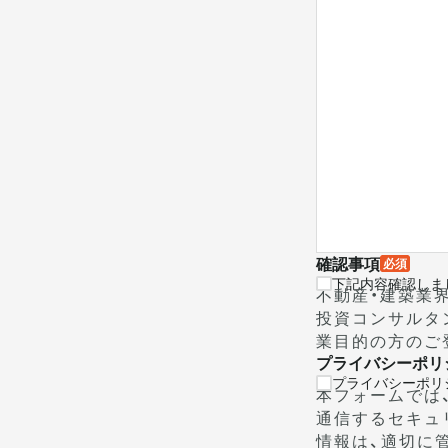
確認事項
必須
下記内容確認しま
不動産・建築業
投資コンサルタ
業目的の方のご
プライバシーポリ
プライバシーポリ
本フォームでは
通信するセキュ
情報は、適切に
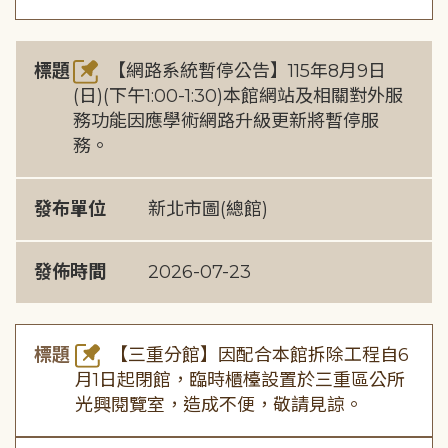
標題
【網路系統暫停公告】115年8月9日
(日)(下午1:00-1:30)本館網站及相關對外服
務功能因應學術網路升級更新將暫停服
務。
發布單位
新北市圖(總館)
發佈時間
2026-07-23
標題
【三重分館】因配合本館拆除工程自6
月1日起閉館，臨時櫃檯設置於三重區公所
光興閱覽室，造成不便，敬請見諒。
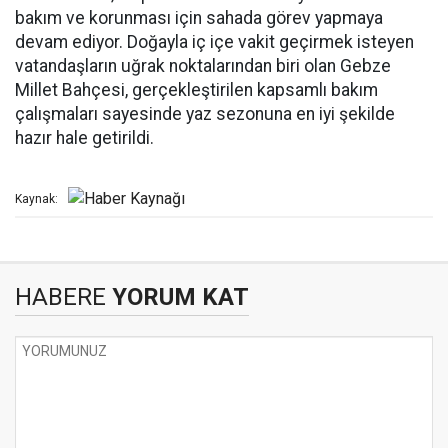
bakım ve korunması için sahada görev yapmaya
devam ediyor. Doğayla iç içe vakit geçirmek isteyen
vatandaşların uğrak noktalarından biri olan Gebze
Millet Bahçesi, gerçekleştirilen kapsamlı bakım
çalışmaları sayesinde yaz sezonuna en iyi şekilde
hazır hale getirildi.
Kaynak:
HABERE
YORUM KAT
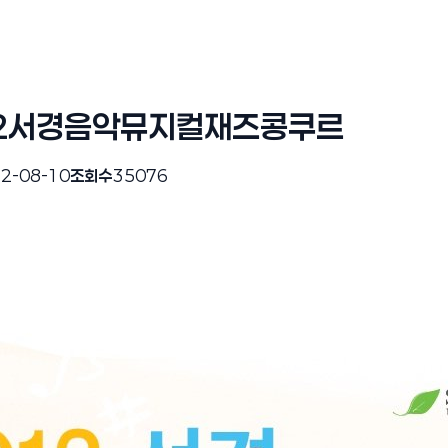
12서경음악뮤지컬재즈콩쿠르
2-08-10
조회수
35076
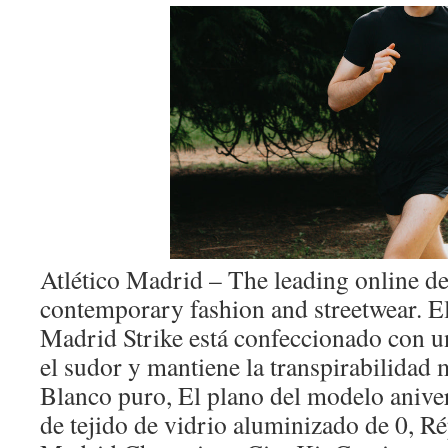
Atlético Madrid – The leading online de
contemporary fashion and streetwear. El
Madrid Strike está confeccionado con un
el sudor y mantiene la transpirabilidad 
Blanco puro, El plano del modelo aniver
de tejido de vidrio aluminizado de 0, R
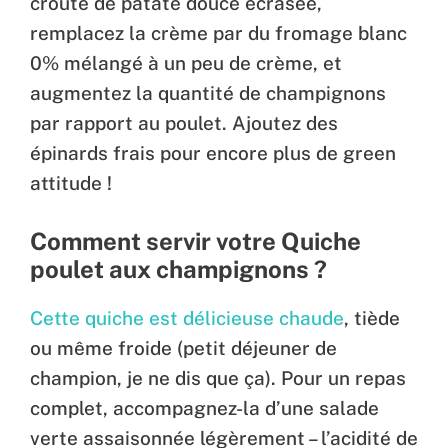
croûte de patate douce écrasée,
remplacez la crème par du fromage blanc
0% mélangé à un peu de crème, et
augmentez la quantité de champignons
par rapport au poulet. Ajoutez des
épinards frais pour encore plus de green
attitude !
Comment servir votre Quiche
poulet aux champignons ?
Cette quiche est délicieuse chaude
, tiède
ou même froide (petit déjeuner de
champion, je ne dis que ça). Pour un repas
complet, accompagnez-la d’une salade
verte assaisonnée légèrement – l’acidité de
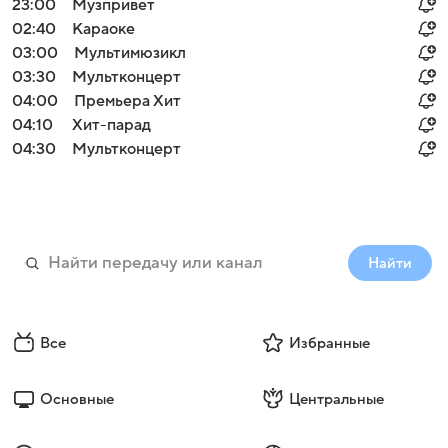
23:00
Музпривет
02:40
Караоке
03:00
Мультимюзикл
03:30
Мультконцерт
04:00
Премьера Хит
04:10
Хит-парад
04:30
Мультконцерт
Найти
Все
Избранные
Основные
Центральные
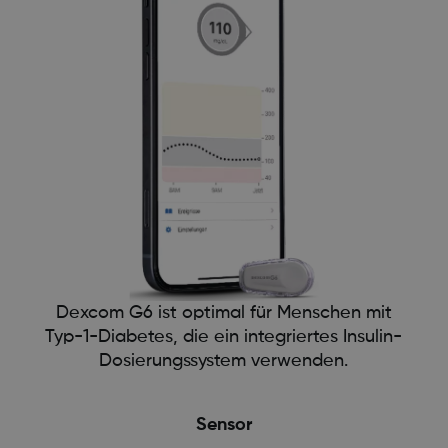
Dexcom G6 ist optimal für Menschen mit
Typ-1-Diabetes, die ein integriertes Insulin-
Dosierungssystem verwenden.
Sensor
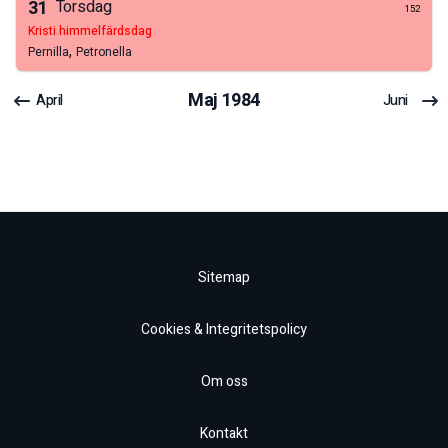
31
Torsdag
152
kristi himmelfärdsdag
,
Pernilla
Petronella
Maj
1984
April
Juni
Sitemap
Cookies & Integritetspolicy
Om oss
Kontakt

────────────────────────────────────────

■ **What needs to be done**: Scan the data above for the word "bakım" and report every line where it is found.

■ **Task solution**:
bakım ve korunması için sahada görev yapmaya
Millet Bahçesi, gerçekleştirilen kapsamlı bakım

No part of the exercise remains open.